There are 8 comments at the moment, we would love to hear your opinion too.

  1. Oh dear, poor old Yorkshire BS members..

  2. What a shame that the organisation didn’t manage its communications process properly and have the courtesy to let its staff know before the 1st customer walked into a branch and demanded to know how the merger would affect them!

  3. What acts were introduced to increase competition within the banks/building society regime???
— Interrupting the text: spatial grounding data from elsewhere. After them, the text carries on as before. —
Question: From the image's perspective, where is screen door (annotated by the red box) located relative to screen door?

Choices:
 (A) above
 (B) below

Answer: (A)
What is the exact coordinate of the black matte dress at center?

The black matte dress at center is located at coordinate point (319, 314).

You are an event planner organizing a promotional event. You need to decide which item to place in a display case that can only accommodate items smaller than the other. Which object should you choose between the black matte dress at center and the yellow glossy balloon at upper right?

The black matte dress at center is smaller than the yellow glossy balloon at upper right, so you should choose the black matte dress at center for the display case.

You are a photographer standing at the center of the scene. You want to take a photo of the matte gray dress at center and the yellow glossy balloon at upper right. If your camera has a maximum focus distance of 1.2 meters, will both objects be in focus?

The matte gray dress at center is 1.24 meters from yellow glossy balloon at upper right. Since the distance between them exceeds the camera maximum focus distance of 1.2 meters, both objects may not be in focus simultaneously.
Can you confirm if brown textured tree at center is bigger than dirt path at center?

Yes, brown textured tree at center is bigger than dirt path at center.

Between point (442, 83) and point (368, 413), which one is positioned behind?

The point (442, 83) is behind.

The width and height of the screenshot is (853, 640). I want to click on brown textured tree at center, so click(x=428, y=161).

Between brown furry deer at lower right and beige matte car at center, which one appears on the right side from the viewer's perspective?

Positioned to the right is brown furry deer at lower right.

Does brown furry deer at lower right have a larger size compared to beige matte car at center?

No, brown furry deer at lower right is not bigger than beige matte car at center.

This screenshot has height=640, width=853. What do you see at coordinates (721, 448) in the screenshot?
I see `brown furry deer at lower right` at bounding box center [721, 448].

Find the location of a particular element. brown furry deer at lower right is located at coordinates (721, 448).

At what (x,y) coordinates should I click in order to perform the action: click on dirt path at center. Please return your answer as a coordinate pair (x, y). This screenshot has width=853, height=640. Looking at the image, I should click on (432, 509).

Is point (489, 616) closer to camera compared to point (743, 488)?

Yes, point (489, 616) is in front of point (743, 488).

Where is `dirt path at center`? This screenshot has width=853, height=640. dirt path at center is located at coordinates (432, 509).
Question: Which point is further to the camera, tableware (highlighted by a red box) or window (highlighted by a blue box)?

    All that seems to have happened over last 15 years is the opposite- I blame the FSA

  4. I used to work for the Chelsea Building Society many years ago through one of its partners Norwich Union and am not surprised to see that it has fallen into trouble. Managers and staff aggressively targeted on amount of mortgage lending, like so many other big organisations that have fallen into troubles recently. Should they be allowed to merge no as this will dilute further choice on in the market place. This did happen with the FSA in place but it is now time that the FSA to cracks down on reckless lending in the future for if not we will be doomed to repeat this for future generations. When you have bank staff but more interested in their bonus then the suitability of a mortgage for the client and am sorry to say that the system is wrong it is also true of some of the people in our industry the workers mortgage brokers. I read with interest in the nationwide are trying very hard to push up the market with this constant commentary each month on house prices. This is so so so wrong!! I’m afraid of Chelsea cannot make it on its own then it should be allowed to go bust but I do not feel that they should be allowed to merge with another Building Society reducing competition even further.

    I am of course very sorry for the staff.

  5. Does anyone know what wopuld be the likely outcome for the Yorkshire BS carpetbaggers that invested in the 90’s into this mutual, as the Chealsea is not a PLC…

  6. i am sorry for the good staff that work at the chelsea, but not so for the greedy staff and over paid management that are only interested in a bonus, they are not fit to hold a job in finance and should be sacked, the good staff could do a better job if it was left to them ,and as for the FSA, one word for them is USELESS, and no sign of the NATIONWIDE yet, not in line for a free building society, they have taken over at least 6 building society,s in the less than 5 years, so wake up chelsea and stop losing savers their money.

  7. I invested a big chunk in an ISA in 2007 at Yorkshire. I expect i don’t get any nice carpetbagging gifts from this do I?…. at least that would soften the blow of yet more monopolisation…

  8. the proposed merger of yorkshire is so loaded for yorkshire that it is a takeover in disguise as a merger. chelsea members should say no unless there is a windfall.